## Task item
Which lines run from the line containing "top line. But not everyone agrees with" through the end of the records below? Reproduce them exactly, and nothing else.

Transcribed page contents:
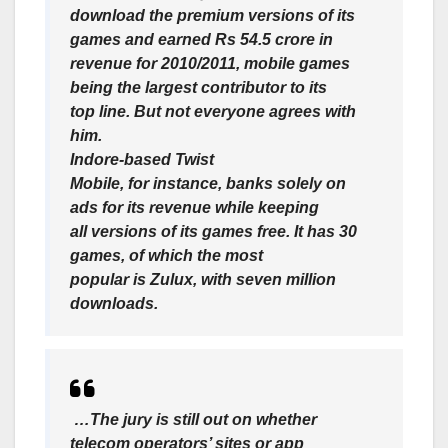
download the premium versions of its
games and earned Rs 54.5 crore in
revenue for 2010/2011, mobile games
being the largest contributor to its
top line. But not everyone agrees with
him.
Indore-based Twist
Mobile, for instance, banks solely on
ads for its revenue while keeping
all versions of its games free. It has 30
games, of which the most
popular is Zulux, with seven million
downloads.
…The jury is still out on whether
telecom operators’ sites or app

## Finished exercise
top line. But not everyone agrees with
him.
Indore-based Twist
Mobile, for instance, banks solely on
ads for its revenue while keeping
all versions of its games free. It has 30
games, of which the most
popular is Zulux, with seven million
downloads.
…The jury is still out on whether
telecom operators’ sites or app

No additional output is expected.